▶ _Data for processing_:
● ● ●

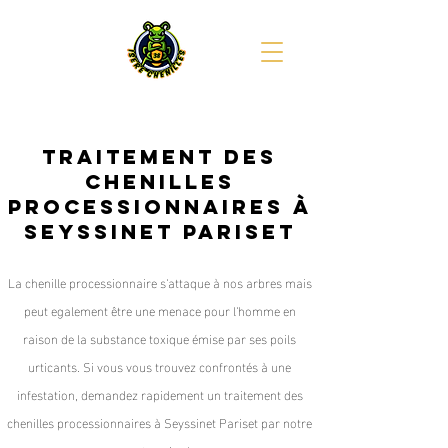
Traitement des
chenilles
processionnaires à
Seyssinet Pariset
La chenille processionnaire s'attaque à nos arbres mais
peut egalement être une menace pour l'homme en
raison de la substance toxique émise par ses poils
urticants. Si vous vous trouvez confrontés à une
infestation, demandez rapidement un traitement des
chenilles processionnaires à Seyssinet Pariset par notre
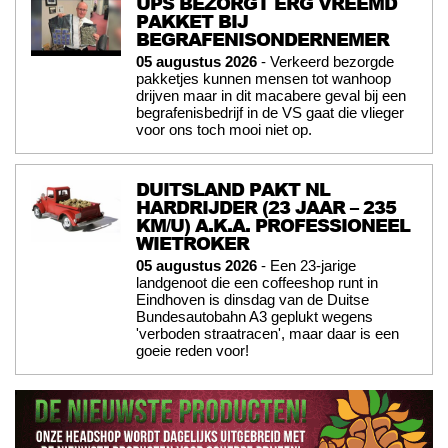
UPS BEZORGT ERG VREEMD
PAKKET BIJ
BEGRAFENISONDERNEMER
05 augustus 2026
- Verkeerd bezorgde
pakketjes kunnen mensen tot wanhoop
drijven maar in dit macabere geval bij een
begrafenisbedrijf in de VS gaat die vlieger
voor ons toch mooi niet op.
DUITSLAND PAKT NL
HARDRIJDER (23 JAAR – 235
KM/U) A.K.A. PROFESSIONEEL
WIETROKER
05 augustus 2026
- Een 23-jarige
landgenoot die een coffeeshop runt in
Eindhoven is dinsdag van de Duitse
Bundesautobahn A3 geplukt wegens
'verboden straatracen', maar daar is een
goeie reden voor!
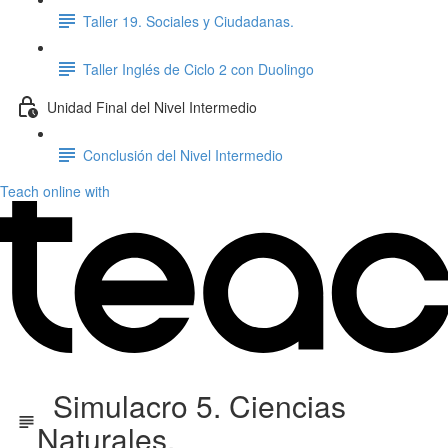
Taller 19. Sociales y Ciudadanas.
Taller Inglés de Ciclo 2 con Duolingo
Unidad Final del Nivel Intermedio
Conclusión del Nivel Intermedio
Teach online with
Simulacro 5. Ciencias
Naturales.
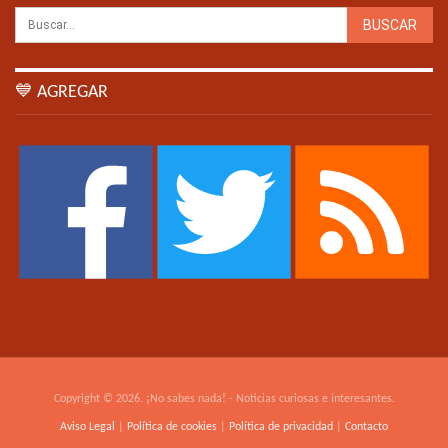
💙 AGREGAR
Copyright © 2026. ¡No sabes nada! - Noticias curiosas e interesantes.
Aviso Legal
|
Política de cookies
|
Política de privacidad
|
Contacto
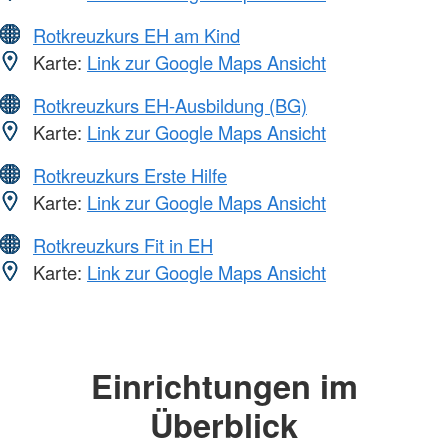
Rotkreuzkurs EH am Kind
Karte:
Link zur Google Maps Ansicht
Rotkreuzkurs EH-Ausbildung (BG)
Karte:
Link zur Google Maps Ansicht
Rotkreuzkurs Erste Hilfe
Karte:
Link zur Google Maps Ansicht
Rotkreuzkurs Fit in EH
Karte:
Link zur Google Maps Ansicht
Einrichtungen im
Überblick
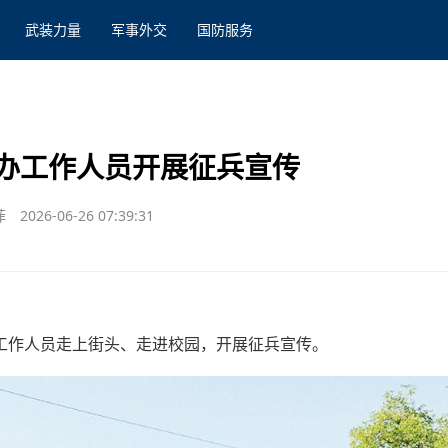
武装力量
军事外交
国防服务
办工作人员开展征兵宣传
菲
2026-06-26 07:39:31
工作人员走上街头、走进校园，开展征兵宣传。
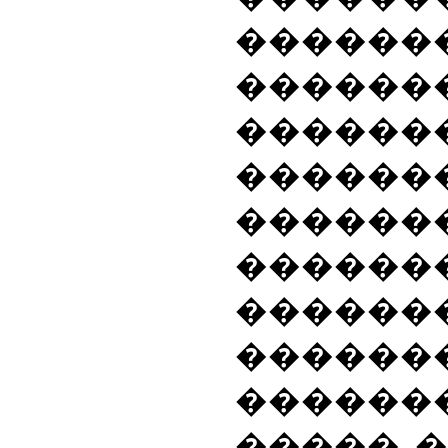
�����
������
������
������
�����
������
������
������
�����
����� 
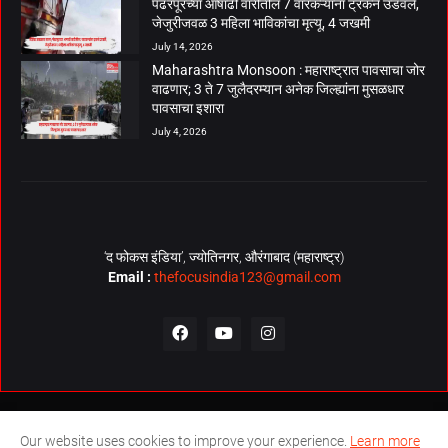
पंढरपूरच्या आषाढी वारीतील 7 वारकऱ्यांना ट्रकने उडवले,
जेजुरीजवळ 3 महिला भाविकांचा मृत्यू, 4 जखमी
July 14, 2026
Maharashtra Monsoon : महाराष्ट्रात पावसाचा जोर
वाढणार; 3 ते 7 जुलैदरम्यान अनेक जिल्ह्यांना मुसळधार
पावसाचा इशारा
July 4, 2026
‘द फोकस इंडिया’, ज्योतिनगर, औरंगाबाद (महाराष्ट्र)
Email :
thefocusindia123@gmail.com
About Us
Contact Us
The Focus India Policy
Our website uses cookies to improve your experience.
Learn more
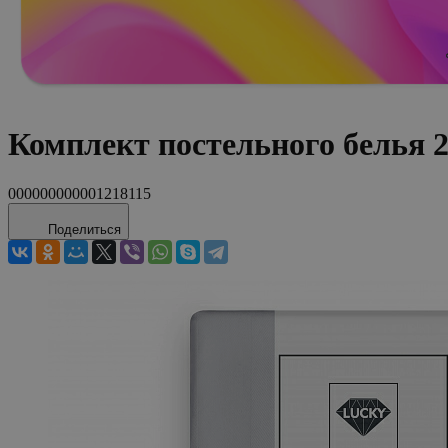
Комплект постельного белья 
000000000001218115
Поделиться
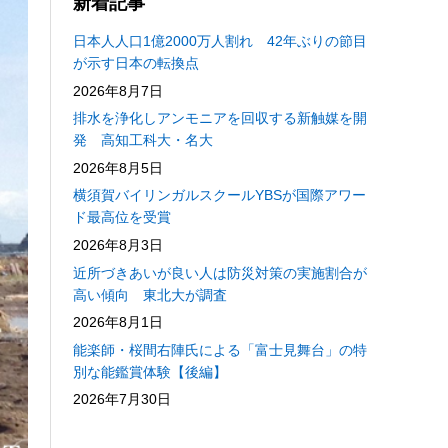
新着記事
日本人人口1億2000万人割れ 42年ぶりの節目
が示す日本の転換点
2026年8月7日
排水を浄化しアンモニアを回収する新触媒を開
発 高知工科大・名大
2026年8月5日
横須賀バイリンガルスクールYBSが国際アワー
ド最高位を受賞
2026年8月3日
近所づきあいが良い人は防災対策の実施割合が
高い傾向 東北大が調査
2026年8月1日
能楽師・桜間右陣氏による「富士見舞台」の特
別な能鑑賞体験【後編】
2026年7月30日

● ● ●

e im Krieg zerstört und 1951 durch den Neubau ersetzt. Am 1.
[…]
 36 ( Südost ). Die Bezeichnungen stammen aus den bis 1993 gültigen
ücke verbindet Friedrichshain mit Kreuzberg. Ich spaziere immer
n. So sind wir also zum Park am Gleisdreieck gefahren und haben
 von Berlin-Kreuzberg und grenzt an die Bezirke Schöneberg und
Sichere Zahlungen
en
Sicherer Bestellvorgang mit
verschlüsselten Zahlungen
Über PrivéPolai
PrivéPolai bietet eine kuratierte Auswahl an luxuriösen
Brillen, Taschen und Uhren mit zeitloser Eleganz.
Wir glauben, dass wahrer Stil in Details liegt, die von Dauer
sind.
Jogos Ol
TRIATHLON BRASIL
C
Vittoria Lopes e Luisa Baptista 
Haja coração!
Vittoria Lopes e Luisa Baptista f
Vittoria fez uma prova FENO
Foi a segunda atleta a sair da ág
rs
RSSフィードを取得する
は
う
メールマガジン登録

● ● ●

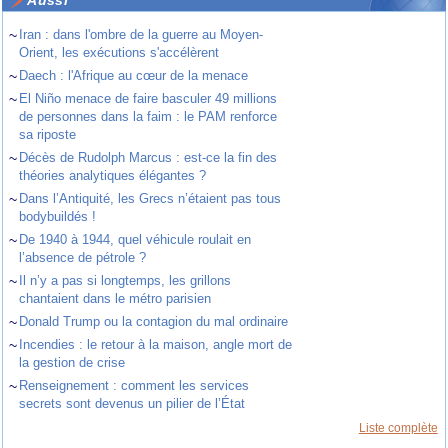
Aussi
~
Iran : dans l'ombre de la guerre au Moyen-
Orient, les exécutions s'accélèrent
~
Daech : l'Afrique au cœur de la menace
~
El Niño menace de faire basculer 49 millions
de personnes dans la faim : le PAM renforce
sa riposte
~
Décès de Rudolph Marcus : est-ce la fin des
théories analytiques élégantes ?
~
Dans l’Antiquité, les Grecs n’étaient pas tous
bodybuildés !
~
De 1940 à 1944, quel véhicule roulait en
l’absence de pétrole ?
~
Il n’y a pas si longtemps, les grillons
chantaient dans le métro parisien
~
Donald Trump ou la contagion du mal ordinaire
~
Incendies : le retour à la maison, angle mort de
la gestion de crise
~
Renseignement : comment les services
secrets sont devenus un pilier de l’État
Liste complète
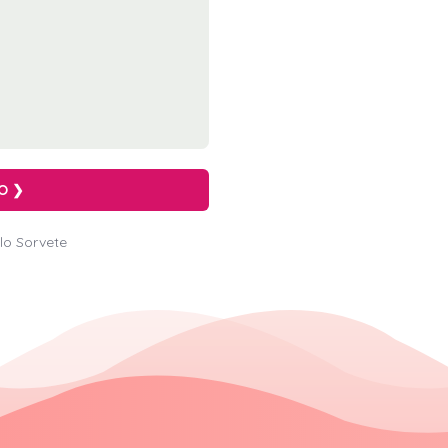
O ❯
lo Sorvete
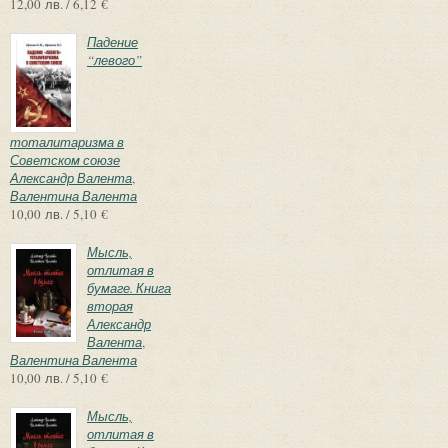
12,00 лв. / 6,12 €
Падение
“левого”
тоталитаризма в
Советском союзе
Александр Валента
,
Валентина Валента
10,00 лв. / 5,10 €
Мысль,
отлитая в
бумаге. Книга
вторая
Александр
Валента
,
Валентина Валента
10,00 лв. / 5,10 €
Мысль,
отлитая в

● ● ●

For the listing above, say how many lines hold the word "Nivel". Nothing but the number is needed.

2